Hey everyone. We just got our first Mini (a 2009 clubman S) and since the snow is still flying her in Minnesota, we immediately bought a set of 16" rims from a 2004 mini to use with winter tires. I didn't realize, however, that the 2004s didn't have tire pressure sensors in their wheels. So, does anyone know if the TPMS sensors will fit in pre-2007 wheels? I've read that the sensors need to have a flat space in the rim. 

If that doesn't work, and since we're not willing to spend thousands more on new wheels from the dealership, is there any way to disable the car's tire pressure warning until we put the summer tires back on?

Thanks in advance.
-BennyM
(normally on BMW E34 forums)


----------



## david in german (Mar 17, 2011)

Yes, the TPMS sensors will work on the older wheels. You should be more concerned with the question of if the 12mm stud holes will fit your 14mm stud holed Mini. I am running R88 wheels on my Cooper S for the winter and they are from a 2005-2006 Cooper.
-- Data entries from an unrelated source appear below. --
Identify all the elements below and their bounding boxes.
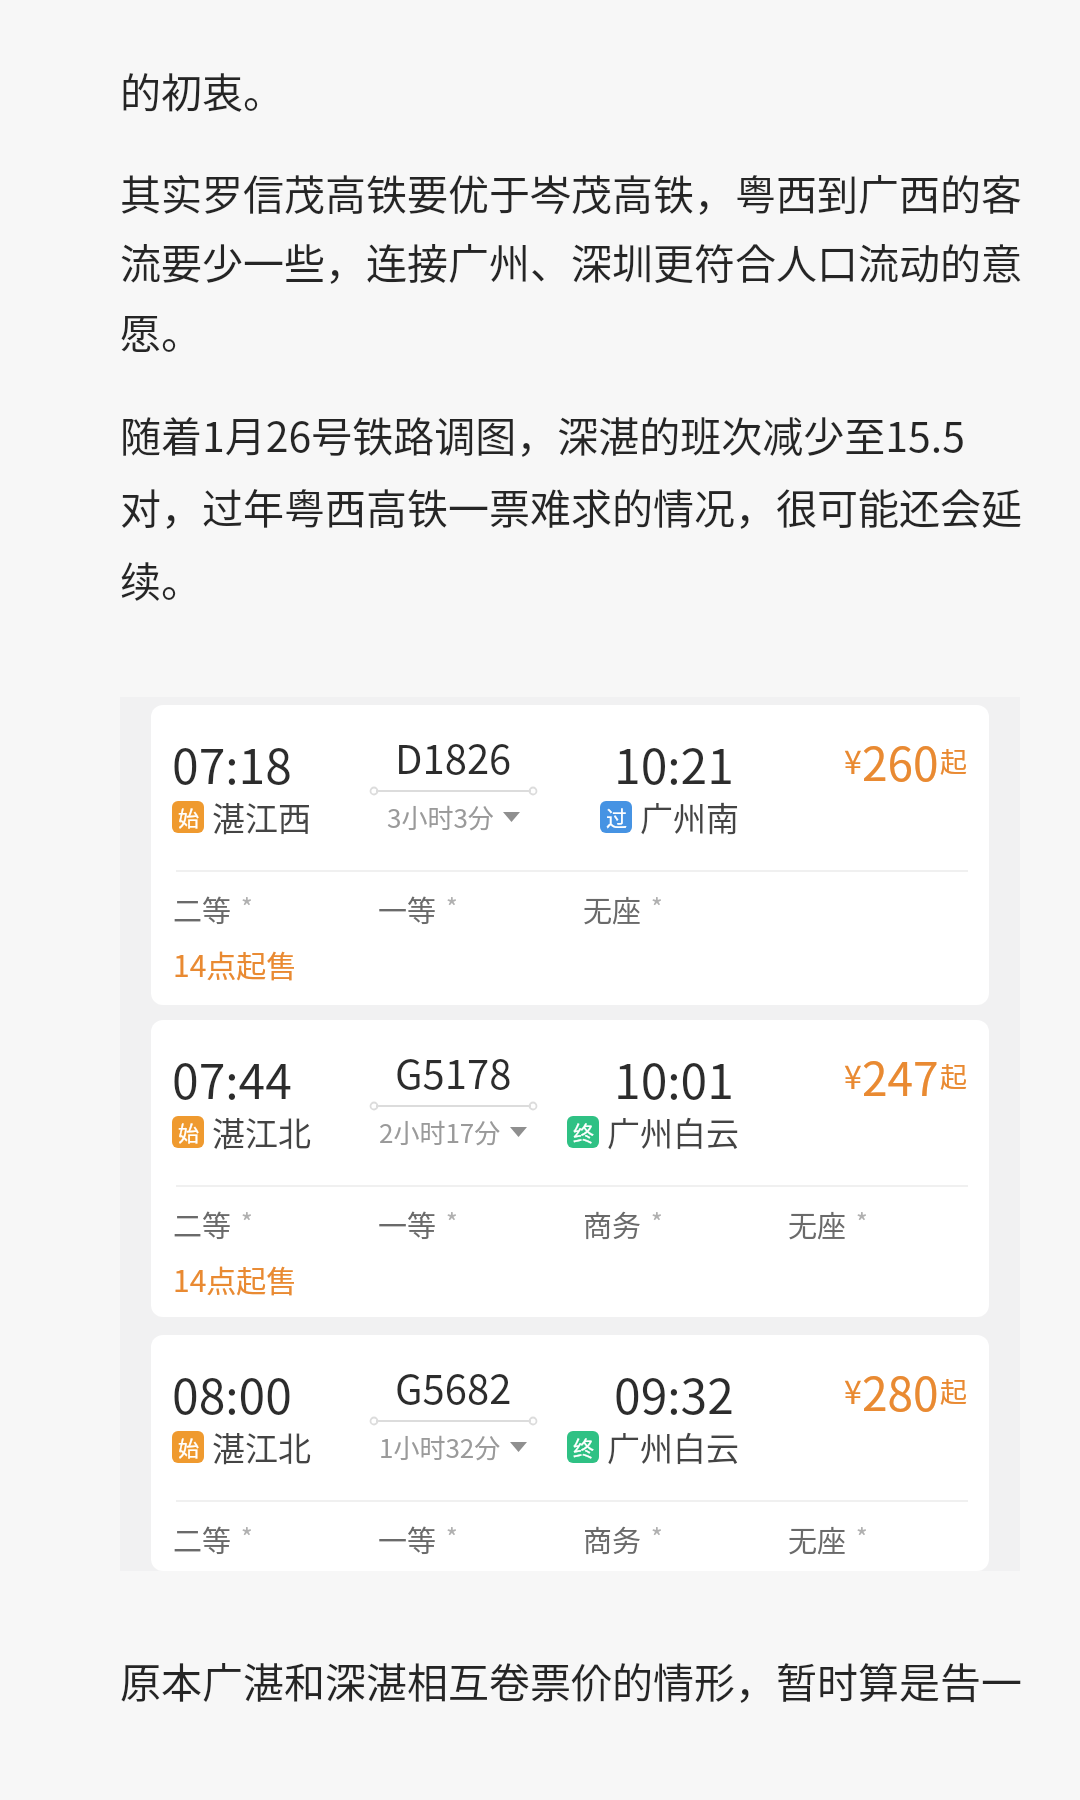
staticText: 一等 — [378, 1518, 437, 1560]
staticText: 10:21 — [614, 728, 734, 798]
button[interactable]: 08:00 — [151, 1335, 989, 1571]
staticText: 起 — [940, 1056, 967, 1095]
staticText: 二等 — [173, 1203, 232, 1245]
staticText: D1826 — [395, 728, 512, 786]
button[interactable]: 商务 — [583, 1518, 788, 1560]
staticText: 二等 — [173, 888, 232, 930]
staticText: * — [446, 888, 458, 924]
staticText: 广州白云 — [607, 1423, 739, 1471]
staticText: 无座 — [788, 1203, 847, 1245]
staticText: G5178 — [395, 1043, 512, 1101]
button[interactable]: 无座 — [583, 888, 788, 930]
staticText: 始 — [178, 802, 199, 832]
staticText: 终 — [573, 1117, 594, 1147]
staticText: 的初衷。 — [120, 60, 1022, 119]
staticText: 2小时17分 — [379, 1113, 501, 1151]
button[interactable]: 商务 — [583, 1203, 788, 1245]
staticText: 原本广湛和深湛相互卷票价的情形，暂时算是告一 — [120, 1650, 1022, 1709]
staticText: 08:00 — [172, 1358, 292, 1428]
button[interactable]: 二等 — [173, 888, 378, 930]
button[interactable]: Show trip details — [379, 1113, 527, 1151]
staticText: * — [446, 1203, 458, 1239]
staticText: ¥ — [844, 737, 862, 783]
staticText: 3小时3分 — [387, 798, 494, 836]
staticText: 起 — [940, 741, 967, 780]
staticText: 260 — [862, 728, 939, 795]
staticText: 始 — [178, 1117, 199, 1147]
staticText: * — [241, 1518, 253, 1554]
staticText: 其实罗信茂高铁要优于岑茂高铁，粤西到广西的客流要少一些，连接广州、深圳更符合人口… — [120, 162, 1022, 361]
staticText: G5682 — [395, 1358, 512, 1416]
button[interactable]: 二等 — [173, 1518, 378, 1560]
button[interactable]: 无座 — [788, 1203, 963, 1245]
staticText: * — [446, 1518, 458, 1554]
button[interactable]: 07:18 — [151, 705, 989, 1005]
staticText: 商务 — [583, 1203, 642, 1245]
button[interactable]: Show trip details — [387, 798, 520, 836]
staticText: 过 — [606, 802, 627, 832]
staticText: 无座 — [788, 1518, 847, 1560]
staticText: 无座 — [583, 888, 642, 930]
staticText: 247 — [862, 1043, 939, 1110]
staticText: 随着1月26号铁路调图，深湛的班次减少至15.5对，过年粤西高铁一票难求的情况，… — [120, 404, 1022, 609]
button[interactable]: 一等 — [378, 1203, 583, 1245]
staticText: 终 — [573, 1432, 594, 1462]
button[interactable]: 二等 — [173, 1203, 378, 1245]
staticText: 14点起售 — [173, 1257, 297, 1300]
button[interactable]: Show trip details — [379, 1428, 527, 1466]
staticText: * — [651, 888, 663, 924]
staticText: 湛江西 — [212, 793, 311, 841]
staticText: * — [241, 888, 253, 924]
staticText: 广州南 — [640, 793, 739, 841]
staticText: 起 — [940, 1371, 967, 1410]
staticText: 一等 — [378, 1203, 437, 1245]
staticText: 广州白云 — [607, 1108, 739, 1156]
staticText: * — [856, 1518, 868, 1554]
staticText: 湛江北 — [212, 1108, 311, 1156]
button[interactable]: 07:44 — [151, 1020, 989, 1317]
staticText: ¥ — [844, 1367, 862, 1413]
staticText: 09:32 — [614, 1358, 734, 1428]
staticText: ¥ — [844, 1052, 862, 1098]
staticText: * — [651, 1203, 663, 1239]
staticText: * — [241, 1203, 253, 1239]
staticText: 湛江北 — [212, 1423, 311, 1471]
button[interactable]: 一等 — [378, 888, 583, 930]
staticText: * — [651, 1518, 663, 1554]
staticText: 始 — [178, 1432, 199, 1462]
staticText: 商务 — [583, 1518, 642, 1560]
staticText: * — [856, 1203, 868, 1239]
staticText: 07:44 — [172, 1043, 292, 1113]
staticText: 07:18 — [172, 728, 292, 798]
staticText: 10:01 — [614, 1043, 734, 1113]
staticText: 14点起售 — [173, 942, 297, 985]
staticText: 二等 — [173, 1518, 232, 1560]
button[interactable]: 一等 — [378, 1518, 583, 1560]
staticText: 一等 — [378, 888, 437, 930]
staticText: 1小时32分 — [379, 1428, 501, 1466]
staticText: 280 — [862, 1358, 939, 1425]
button[interactable]: 无座 — [788, 1518, 963, 1560]
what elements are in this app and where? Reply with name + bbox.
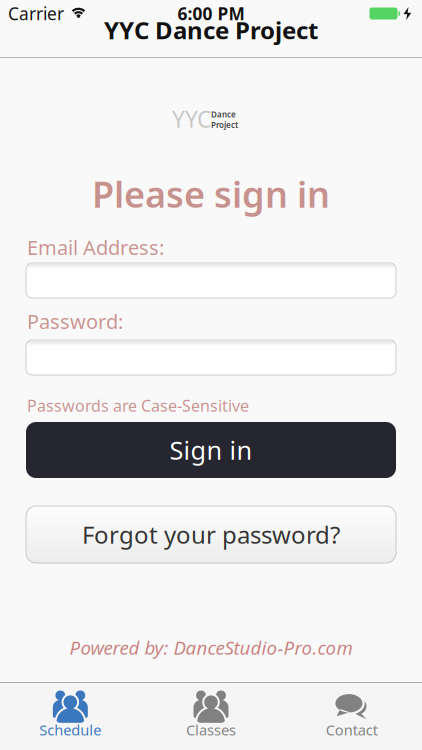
staticText: Sign in — [170, 433, 252, 467]
staticText: Project — [211, 120, 238, 130]
staticText: Contact — [326, 720, 378, 740]
staticText: Password: — [27, 308, 123, 335]
staticText: Carrier — [8, 2, 64, 25]
staticText: YYC Dance Project — [104, 14, 318, 46]
staticText: 6:00 PM — [178, 2, 244, 25]
staticText: Dance — [211, 109, 236, 120]
staticText: Classes — [186, 720, 236, 740]
staticText: Please sign in — [92, 170, 330, 218]
staticText: Passwords are Case-Sensitive — [27, 395, 249, 416]
staticText: Powered by: DanceStudio-Pro.com — [70, 635, 352, 660]
staticText: Schedule — [39, 720, 101, 740]
staticText: Forgot your password? — [82, 519, 340, 550]
staticText: YYC — [172, 104, 211, 134]
staticText: Email Address: — [27, 234, 164, 261]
It was a simple job for a tire shop (if they have a Runflat machine)
If the wheels do fit your stud size and you don't want to have the TPMS installed there is no way to shut down the TPMS system but there is a way to trick it!
http://www.toyotatundraforum.com/wheels-tires-and-brakes/5028-fix-for-tpms-light-on.html
Good luck!
David


----------